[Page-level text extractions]
········

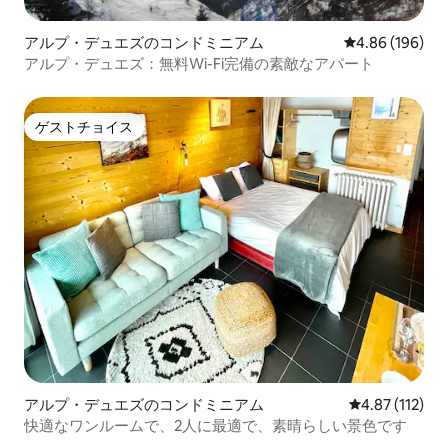
アルプ・デュエズのコンドミニアム
レビュー196件
4.86 (196)
アルプ・デュエズ：無料Wi-Fi完備の素敵なアパート
ゲストチョイス
ゲストチョイス
アルプ・デュエズのコンドミニアム
レビュー112
4.87 (112)
快適なワンルームで、2人に最適で、素晴らしい景色です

········

Leaving out the pictures, return the records exactly as given.

アルプ・デュエズのコンドミニアム
レビュー196件
4.86 (196)
アルプ・デュエズ：無料Wi-Fi完備の素敵なアパート
ゲストチョイス
ゲストチョイス
アルプ・デュエズのコンドミニアム
レビュー112
4.87 (112)
快適なワンルームで、2人に最適で、素晴らしい景色です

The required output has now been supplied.